● **Aim of the exercise**: A word-for-word copy of the entries, with images excluded, is the expected answer.

(Collected data entries)
────────
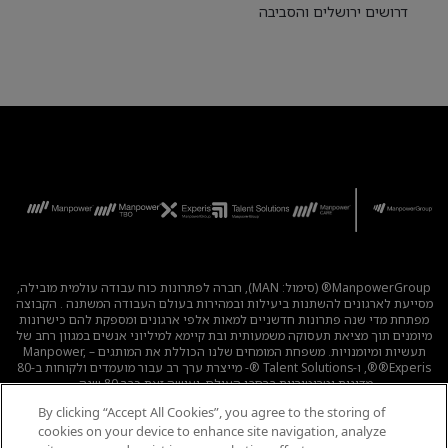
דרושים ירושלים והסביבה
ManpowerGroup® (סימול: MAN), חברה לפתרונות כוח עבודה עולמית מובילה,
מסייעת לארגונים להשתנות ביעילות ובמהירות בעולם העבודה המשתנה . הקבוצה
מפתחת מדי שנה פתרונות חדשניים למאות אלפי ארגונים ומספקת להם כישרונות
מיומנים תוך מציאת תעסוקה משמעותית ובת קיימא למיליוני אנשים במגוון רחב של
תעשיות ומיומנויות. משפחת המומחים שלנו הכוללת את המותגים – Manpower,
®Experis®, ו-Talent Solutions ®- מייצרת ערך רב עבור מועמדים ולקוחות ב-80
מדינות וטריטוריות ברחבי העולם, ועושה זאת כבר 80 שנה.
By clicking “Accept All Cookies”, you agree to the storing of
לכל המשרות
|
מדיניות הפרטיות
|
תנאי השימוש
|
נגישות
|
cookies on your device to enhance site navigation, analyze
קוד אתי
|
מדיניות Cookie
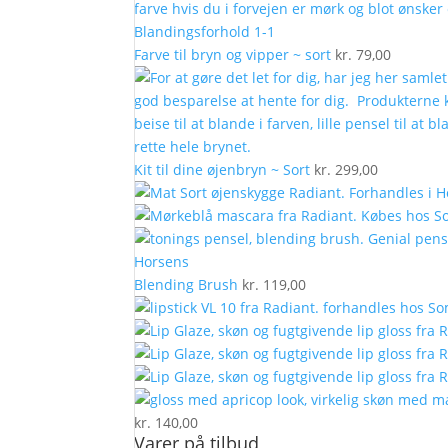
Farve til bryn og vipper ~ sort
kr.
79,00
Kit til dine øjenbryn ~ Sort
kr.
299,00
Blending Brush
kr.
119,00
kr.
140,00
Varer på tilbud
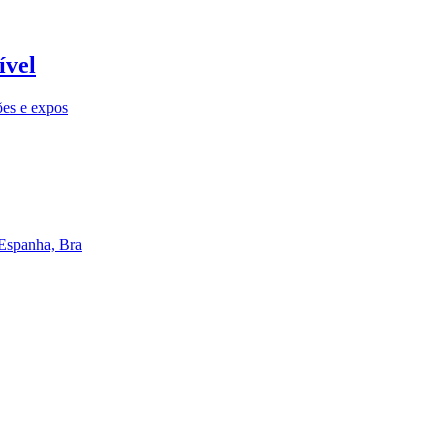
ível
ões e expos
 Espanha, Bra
────────
● **Task solution**:
דרושים ירושלים והסביבה
ManpowerGroup® (סימול: MAN), חברה לפתרונות כוח עבודה עולמית מובילה,
מסייעת לארגונים להשתנות ביעילות ובמהירות בעולם העבודה המשתנה . הקבוצה
מפתחת מדי שנה פתרונות חדשניים למאות אלפי ארגונים ומספקת להם כישרונות
מיומנים תוך מציאת תעסוקה משמעותית ובת קיימא למיליוני אנשים במגוון רחב של
תעשיות ומיומנויות. משפחת המומחים שלנו הכוללת את המותגים – Manpower,
®Experis®, ו-Talent Solutions ®- מייצרת ערך רב עבור מועמדים ולקוחות ב-80
מדינות וטריטוריות ברחבי העולם, ועושה זאת כבר 80 שנה.
By clicking “Accept All Cookies”, you agree to the storing of
לכל המשרות
|
מדיניות הפרטיות
|
תנאי השימוש
|
נגישות
|
cookies on your device to enhance site navigation, analyze
קוד אתי
|
מדיניות Cookie
Farve til bryn og vipper ~ sort
kr.
79,00
Kit til dine øjenbryn ~ Sort
kr.
299,00
Blending Brush
kr.
119,00
kr.
140,00
Varer på tilbud
ível
ões e expos
 Espanha, Bra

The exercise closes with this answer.